Western Football League
- Season: 2011–12

= 2011–12 Western Football League =

The 2011–12 Western Football League season (known as the 2011–12 Toolstation Western Football League for sponsorship reasons) was the 110th in the history of the Western Football League, a football competition in England. Teams were divided into two divisions; the Premier and the First.

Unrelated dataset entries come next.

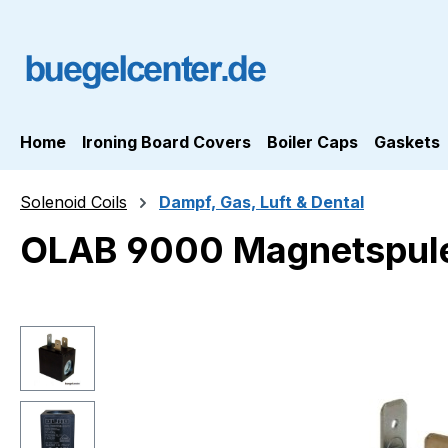
ip to main content
Skip to search
Skip to main navigation
Home
Ironing Board Covers
Boiler Caps
Gaskets
Solenoid Coils
Dampf, Gas, Luft & Dental
OLAB 9000 Magnetspul
Skip image gallery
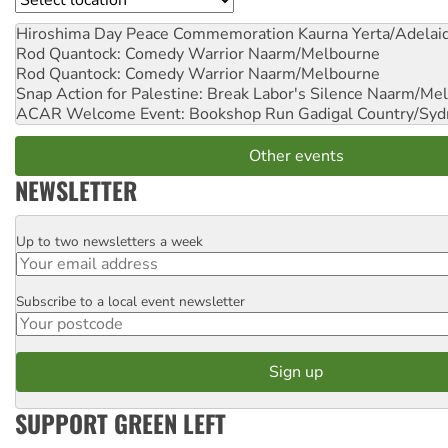
Hiroshima Day Peace Commemoration
Kaurna Yerta/Adelai
Rod Quantock: Comedy Warrior
Naarm/Melbourne
Rod Quantock: Comedy Warrior
Naarm/Melbourne
Snap Action for Palestine: Break Labor's Silence
Naarm/Mel
ACAR Welcome Event: Bookshop Run
Gadigal Country/Syd
Other events
NEWSLETTER
Up to two newsletters a week
Email
Subscribe to a local event newsletter
Postcode
SUPPORT GREEN LEFT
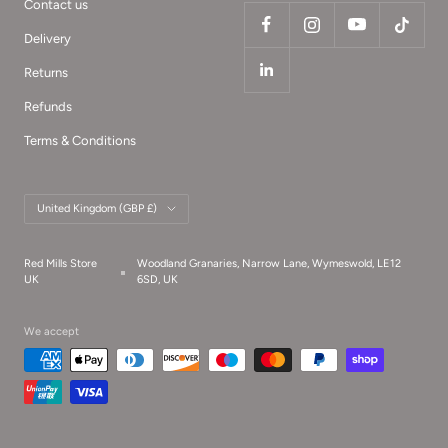
Contact us
Delivery
Returns
Refunds
Terms & Conditions
Country/region
United Kingdom (GBP £)
Red Mills Store
Woodland Granaries, Narrow Lane, Wymeswold, LE12
UK
6SD, UK
We accept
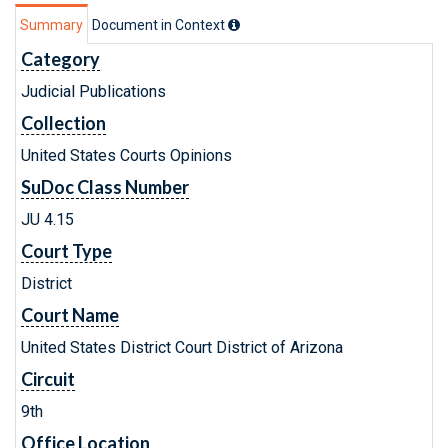
Summary
Document in Context
Category
Judicial Publications
Collection
United States Courts Opinions
SuDoc Class Number
JU 4.15
Court Type
District
Court Name
United States District Court District of Arizona
Circuit
9th
Office Location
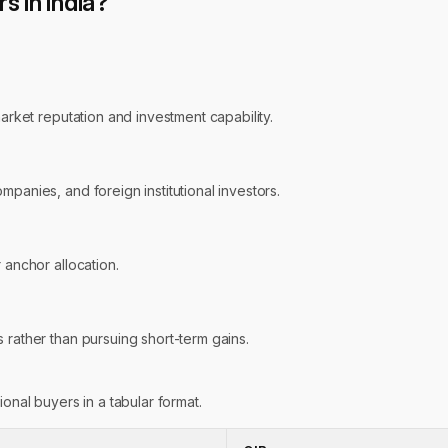
 in India?
market reputation and investment capability.
panies, and foreign institutional investors.
 anchor allocation.
 rather than pursuing short-term gains.
onal buyers in a tabular format.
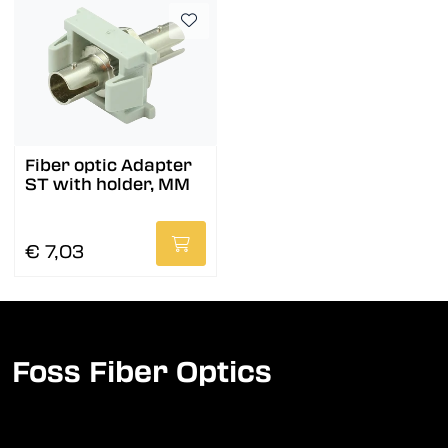
Fiber optic Adapter
ST with holder, MM
€ 7,03
Foss Fiber Optics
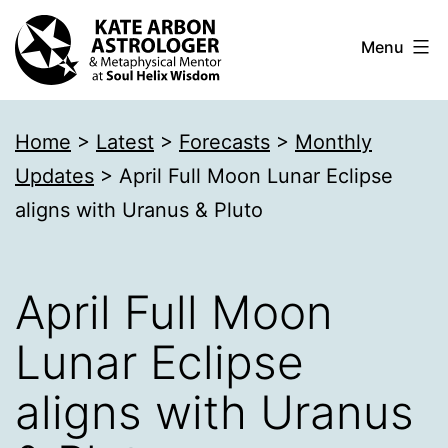
Skip
Menu
to
content
Kate
Home
>
Latest
>
Forecasts
>
Monthly
Arbon
Updates
>
April Full Moon Lunar Eclipse
Astrologer
aligns with Uranus & Pluto
April Full Moon
Lunar Eclipse
aligns with Uranus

The league champions for the first time in their history were Merthyr Town, who were promoted to the Southern League. The champions of Division One were Cadbury Heath.

==Premier Division==
The Premier Division featured two new clubs in a league of 18, reduced from 19 the previous season after the relegation of Wellington and Welton Rovers, and the late resignation of Dawlish Town:

- Bridport, third in the First Division.
- Merthyr Town, champions of the First Division.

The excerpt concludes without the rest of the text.